Sunday, May 15, 2011


Robert Moffat

A Light to South Africa - The Missionary (Part 2)

Conversion 

In 1817 Robert Moffat wanted to set out for the kraal, or village, of the Namaquas.   However, the political situation in the country was such that he was prevented from moving there and setting up his mission work.  However, a German missionary requested Moffat to come to visit the Namaquas area and visit the chief, Afrikaner, a blood-thirsty butcher who had three years earlier been converted. That conversion has been considered one of the great accounts of the grace of God on the mission fields.

Jager Christian Africaner was an outlaw who became a Christian leader of his people after he was converted.  He was a chief of the Oorlams (Khoi) people.  His father, Klaas, was a cattle farmer and headman of the Oorlams people in the Witzenberg district near Tulbagh.  He was gradually driven from his land by white farmers, his livestock dwindled and, unable to retain his inheritance, in about 1790 Klaas Africaner and his family moved to the farm of a Dutch farmer named Piet Pienaar at Hantam, near Calvinia.  They worked as herdsmen and shepherds, protecting the farmer's livestock from attacks by the San.  Pienaar gave them guns to protect the herds and often accompanied them on the punitive expeditions.  Campbell, the London Missionary Society missionary, wrote in 1815 that the plundering expeditions they carried out for the farmer taught the Africaners how to survive as outlaws.

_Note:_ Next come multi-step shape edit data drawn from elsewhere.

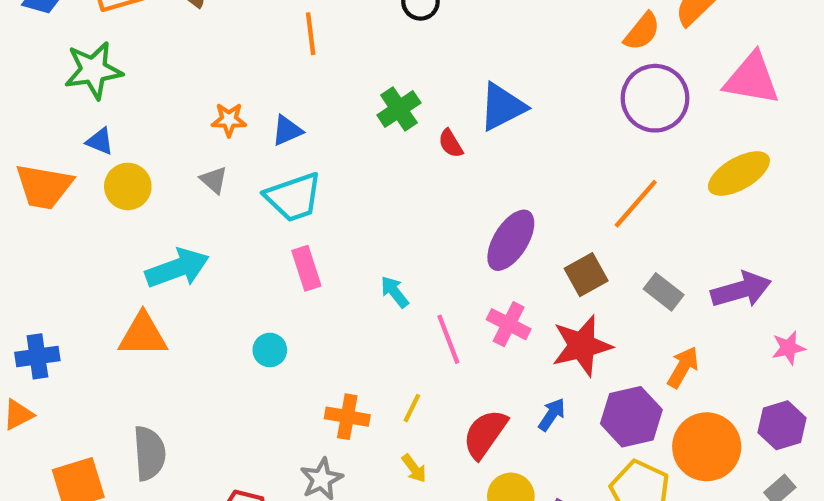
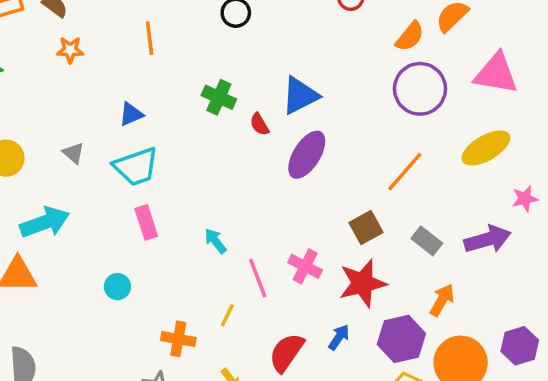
green cross: (399, 109) -> (219, 97), turned -32
orange star: (229, 120) -> (70, 50), moved
purple ellipse: (511, 240) -> (307, 155), moved
pink star: (788, 348) -> (525, 199), moved
yellow line: (412, 408) -> (227, 315), moved

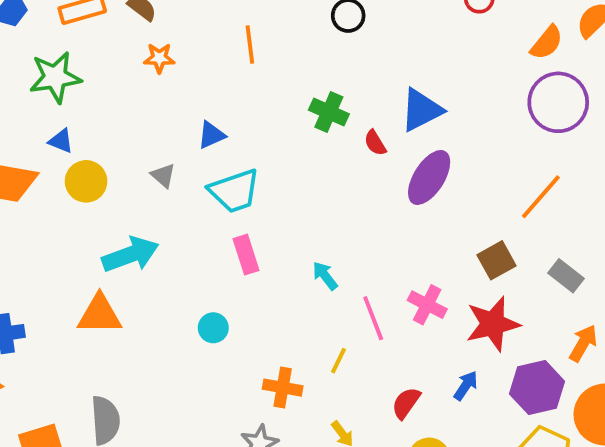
blue triangle: (131, 114) -> (211, 135), moved
red semicircle: (286, 352) -> (406, 403), size x0.7

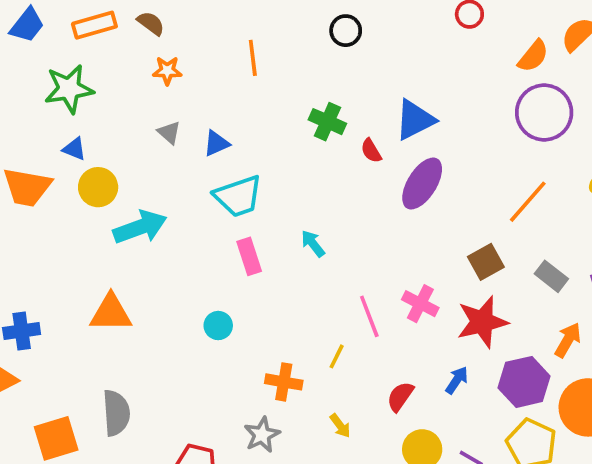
gray triangle: (163, 176) -> (169, 133), moved
cyan arrow: (130, 255) -> (140, 227), moved
cyan arrow: (325, 276) -> (313, 244), moved

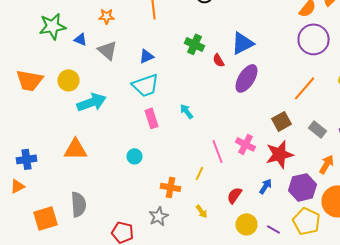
gray triangle: (169, 133) -> (108, 50), size x1.5
blue triangle: (216, 143) -> (146, 56), moved
blue triangle: (74, 149) -> (80, 39), moved

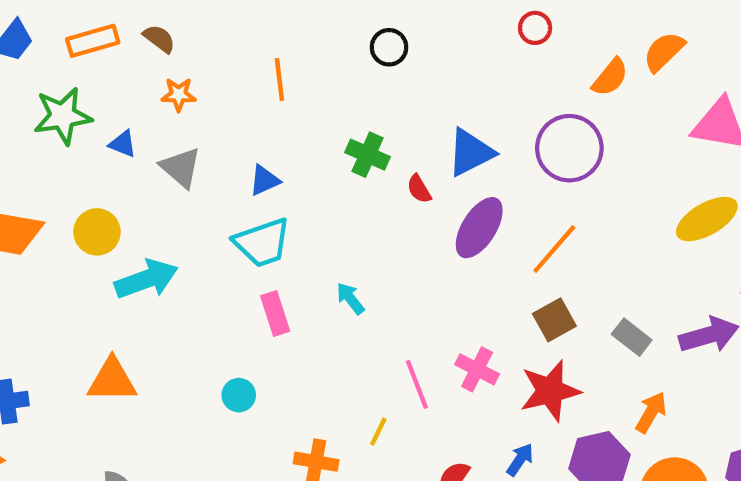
purple circle: (314, 39) -> (569, 148), moved
orange line: (304, 88) -> (554, 249), moved

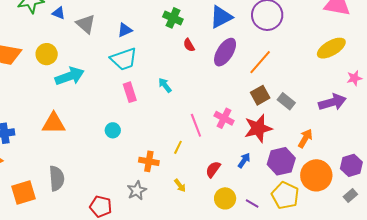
red semicircle: (419, 189) -> (189, 45), moved
gray rectangle: (632, 337) -> (286, 101), moved

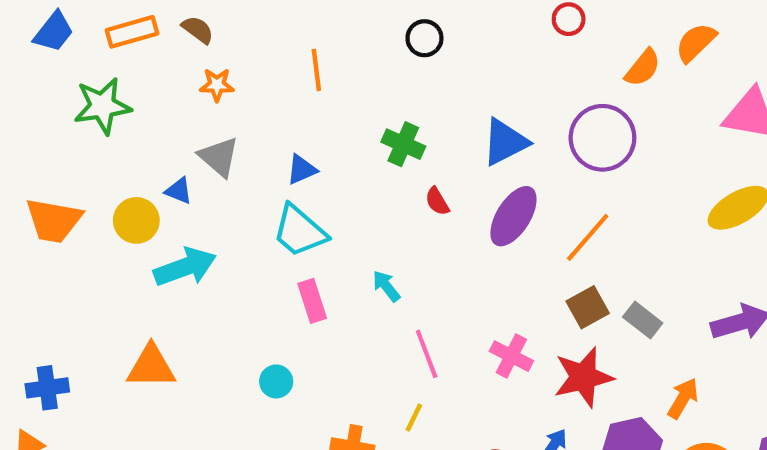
blue triangle: (59, 13) -> (179, 191), moved
cyan trapezoid: (124, 59) -> (299, 231), turned 60
pink line: (196, 125) -> (427, 354), moved

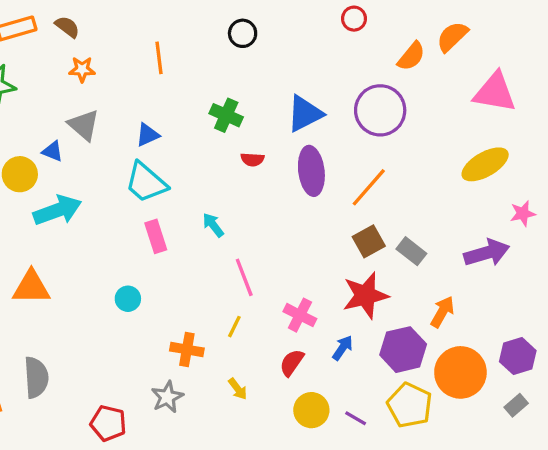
red semicircle: (437, 201) -> (252, 159), turned -55
purple ellipse: (513, 216) -> (311, 171), turned -39
pink cross: (511, 356) -> (300, 315), moved

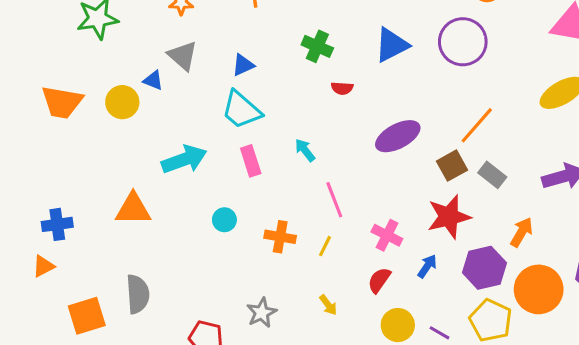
purple ellipse: (311, 171) -> (398, 136), moved, turned 69
orange line: (369, 187) -> (477, 125), moved
cyan arrow: (57, 210) -> (184, 159), moved
orange cross: (187, 350) -> (280, 237), moved

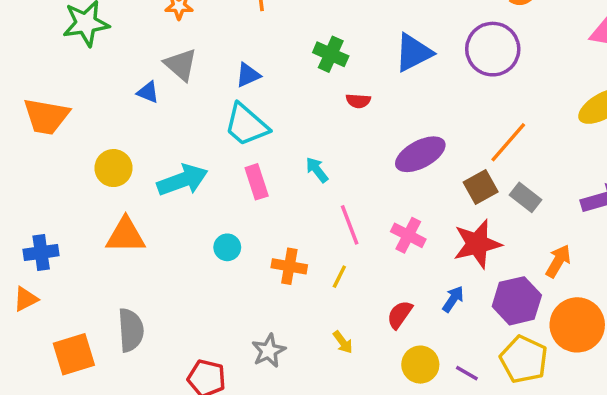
yellow circle: (122, 102) -> (113, 168), moved
pink cross: (387, 235) -> (408, 235), moved

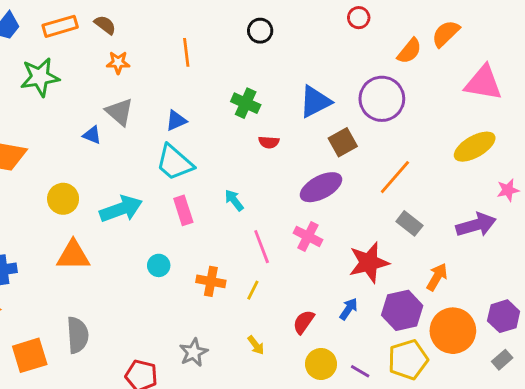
brown square: (481, 187) -> (343, 142), moved
pink cross: (408, 235) -> (308, 236), moved
yellow pentagon: (524, 359) -> (408, 360), turned 30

In 1795 Jager Africaner succeeded his father as chief of clan.  He was in charge of the family when the quarrel with Pienaar came to a head a year later Pienaar was an overbearing man who did not understand or respect the Khoi people.  When he ordered Africaner and his followers to go on an expedition that they knew would end in disaster they refused to obey.  They were summoned before the farmer.  An argument followed, either about the expedition or about wages, and Pienaar knocked Jager to the ground.  Titus Africaner, his brother, could not stand by and watch and he fired a gun at the farmer, killing him.  Campbell's account reports that the farmer's wife and child were also killed. The Africaner clan now became outcasts, on the run as murderers.  They took the cattle and the firearms belonging to the farmer and hurried north to the Orange River.  They eventually crossed the Orange River and settled in Great Namaqualand.

Africaner, now an outlaw, proved a formidable cattle raider among the frontier Boers.  He had as his enemies both the farmers in the Cape Colony and the Namaquas, among whom he was an unwelcome settler.
 He managed to strike terror into them all until at last Governor Dundas at the Cape offered a large reward for his capture.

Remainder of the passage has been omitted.